RECORDED DATA —

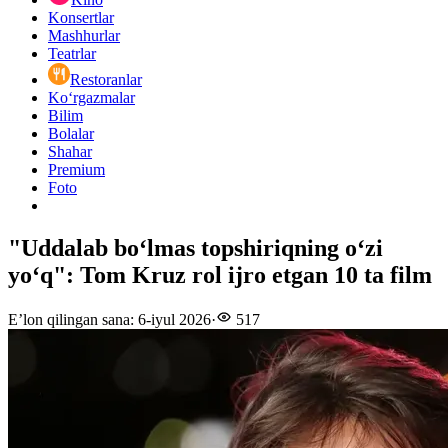
Konsertlar
Mashhurlar
Teatrlar
Restoranlar
Ko‘rgazmalar
Bilim
Bolalar
Shahar
Premium
Foto
"Uddalab boʻlmas topshiriqning oʻzi
yoʻq": Tom Kruz rol ijro etgan 10 ta film
E’lon qilingan sana
:
6-iyul 2026
·
517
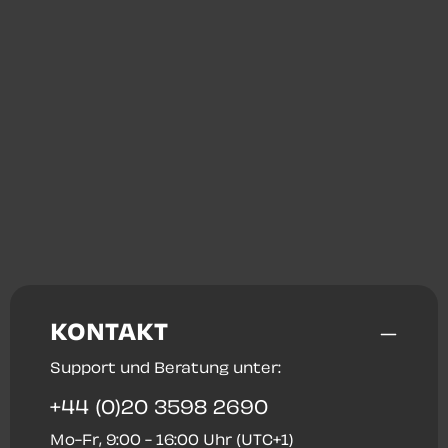
KONTAKT
Support und Beratung unter:
+44 (0)20 3598 2690
Mo-Fr, 9:00 - 16:00 Uhr (UTC+1)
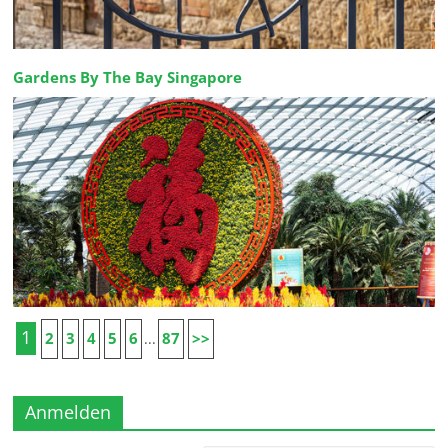
Gardens By The Bay Singapore
1
2
3
4
5
6
87
>>
...
Anmelden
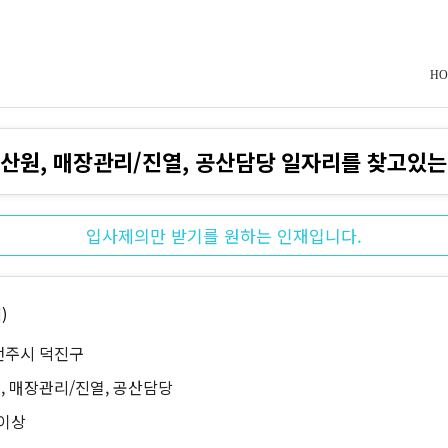
HO
산원, 매장관리/진열, 공산담당 일자리를 찾고있
입사제의만 받기를 원하는 인재입니다.
)
전주시 덕진구
, 매장관리/진열, 공산담당
 이상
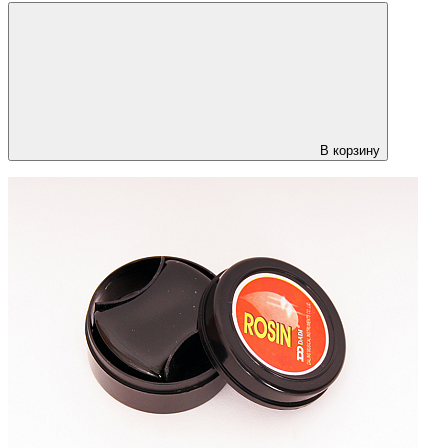
В корзину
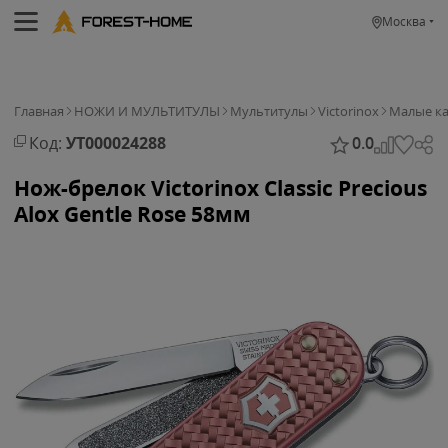
Москва
Главная
НОЖИ И МУЛЬТИТУЛЫ
Мультитулы
Victorinox
Малые к
Код:
УТ000024288
0.0
Нож-брелок Victorinox Classic Precious
Alox Gentle Rose 58мм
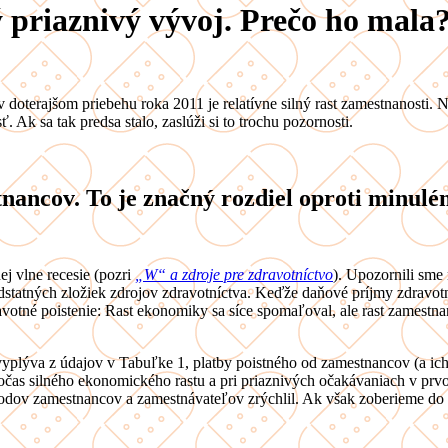
priaznivý vývoj. Prečo ho mala
erajšom priebehu roka 2011 je relatívne silný rast zamestnanosti. N
Ak sa tak predsa stalo, zaslúži si to trochu pozornosti.
nancov. To je značný rozdiel oproti minulé
j vlne recesie (pozri
„W“ a zdroje pre zdravotníctvo
). Upozornili sme
dstatných zložiek zdrojov zdravotníctva. Keďže daňové príjmy zdravotn
ravotné poistenie: Rast ekonomiky sa síce spomaľoval, ale rast zamestna
vyplýva z údajov v Tabuľke 1, platby poistného od zamestnancov (a ich
čas silného ekonomického rastu a pri priaznivých očakávaniach v prv
odov zamestnancov a zamestnávateľov zrýchlil. Ak však zoberieme do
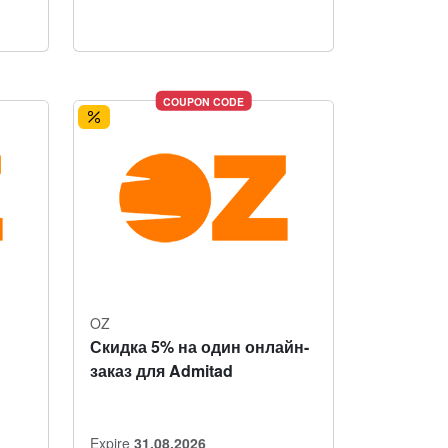
COUPON CODE
OZ
Скидка 5% на один онлайн-
заказ для Admitad
Expire
31.08.2026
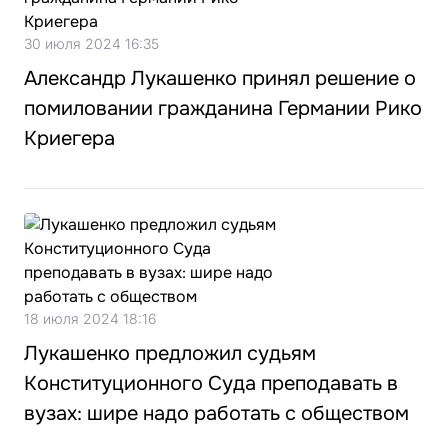
30 июля 2024 16:35
Александр Лукашенко принял решение о
помиловании гражданина Германии Рико
Криегера
18 июля 2024 18:16
Лукашенко предложил судьям
Конституционного Суда преподавать в
вузах: шире надо работать с обществом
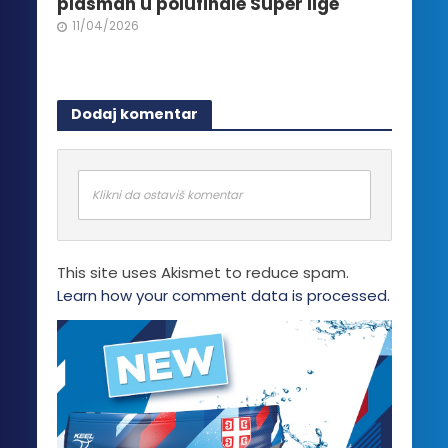
plasman u polufinale Super lige
11/04/2026
Dodaj komentar
Klikni da ostaviš komentar
This site uses Akismet to reduce spam.
Learn how your comment data is processed.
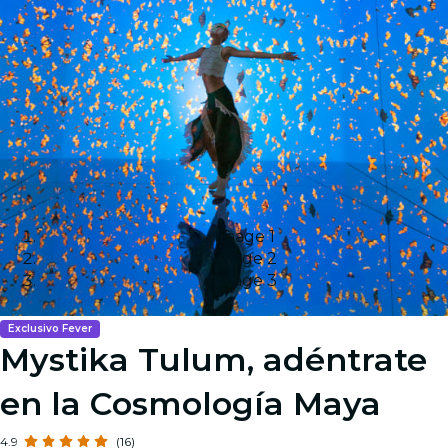
Image 1
Image 2
Image 3
Exclusivo Fever
Mystika Tulum, adéntrate
en la Cosmología Maya
4.9
(16)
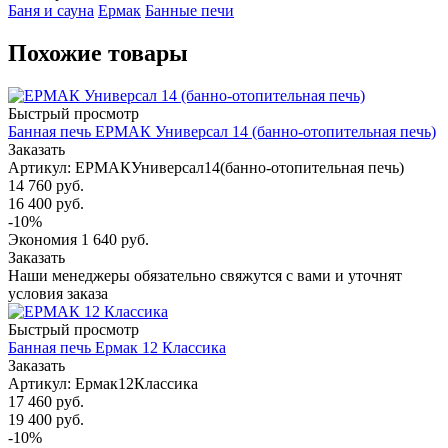
Баня и сауна
Ермак
Банные печи
Похожие товары
Быстрый просмотр
Банная печь ЕРМАК Универсал 14 (банно-отопительная печь)
Заказать
Артикул: ЕРМАКУниверсал14(банно-отопительная печь)
14 760
руб.
16 400
руб.
-
10
%
Экономия
1 640
руб.
Заказать
Наши менеджеры обязательно свяжутся с вами и уточнят
условия заказа
Быстрый просмотр
Банная печь Ермак 12 Классика
Заказать
Артикул: Ермак12Классика
17 460
руб.
19 400
руб.
-
10
%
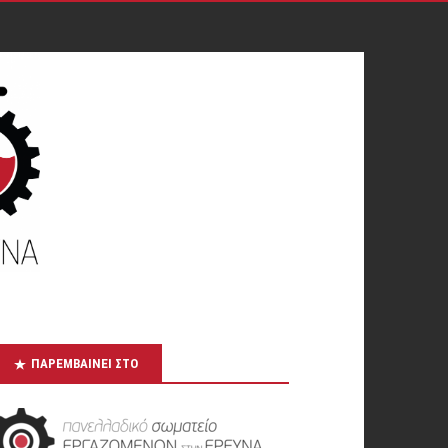
ΠΑΡΕΜΒΑΊΝΕΙ ΣΤΟ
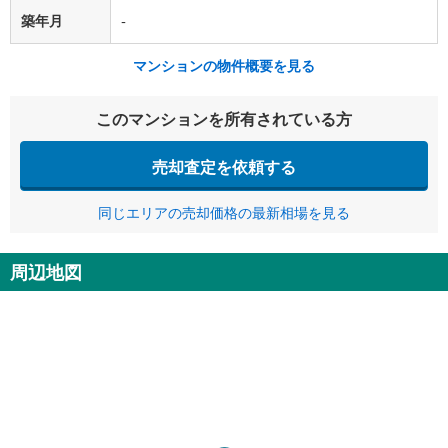
築年月
-
マンションの物件概要を見る
このマンションを所有されている方
売却査定を依頼する
同じエリアの売却価格の最新相場を見る
周辺地図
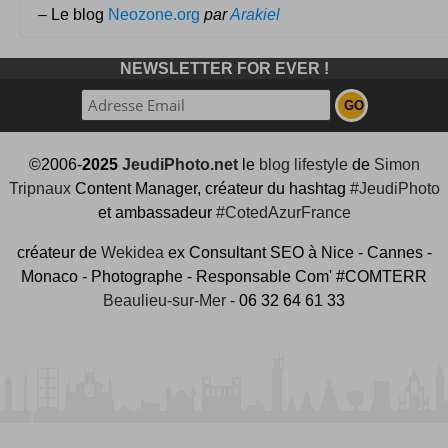
– Le blog
Neozone.org
par
Arakiel
NEWSLETTER FOR EVER !
©2006-
2025
JeudiPhoto.net
le
blog lifestyle
de
Simon
Tripnaux
Content Manager, créateur du hashtag
#JeudiPhoto
et ambassadeur
#CotedAzurFrance
créateur de
Wekidea
ex Consultant SEO à Nice - Cannes -
Monaco - Photographe - Responsable Com' #COMTERR
Beaulieu-sur-Mer
- 06 32 64 61 33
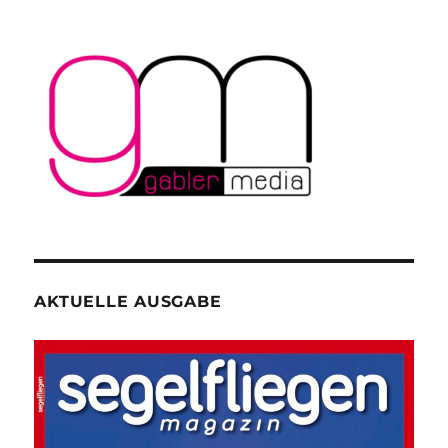
AKTUELLE AUSGABE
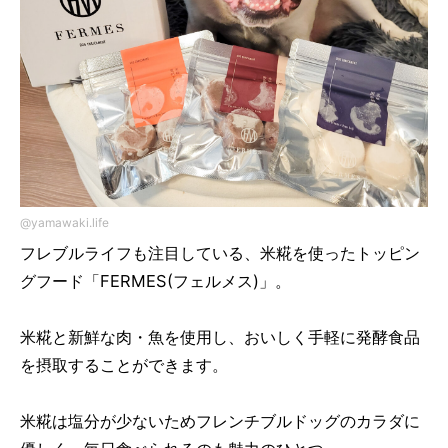
@yamawaki.life
フレブルライフも注目している、米糀を使ったトッピン
グフード「FERMES(フェルメス)」。
米糀と新鮮な肉・魚を使用し、おいしく手軽に発酵食品
を摂取することができます。
米糀は塩分が少ないためフレンチブルドッグのカラダに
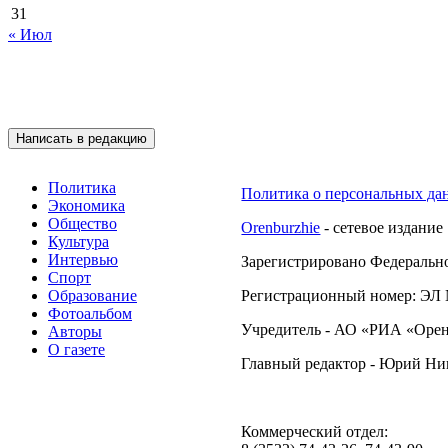
31
« Июл
Подписывайтесь на 
Написать в редакцию
Политика
Политика о персональных да
Экономика
Общество
Orenburzhie
- сетевое издание
Культура
Интервью
Зарегистрировано Федерально
Спорт
Образование
Регистрационный номер: ЭЛ №
Фотоальбом
Учредитель - АО «РИА «Орен
Авторы
О газете
Главный редактор - Юрий Н
Коммерческий отдел:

WORK INSTRUCTION — The answer must consist of every line from the entries that holds the string "банно".

REPLY TO THE TASK —
Банная печь ЕРМАК Универсал 14 (банно-отопительная печь)
Артикул: ЕРМАКУниверсал14(банно-отопительная печь)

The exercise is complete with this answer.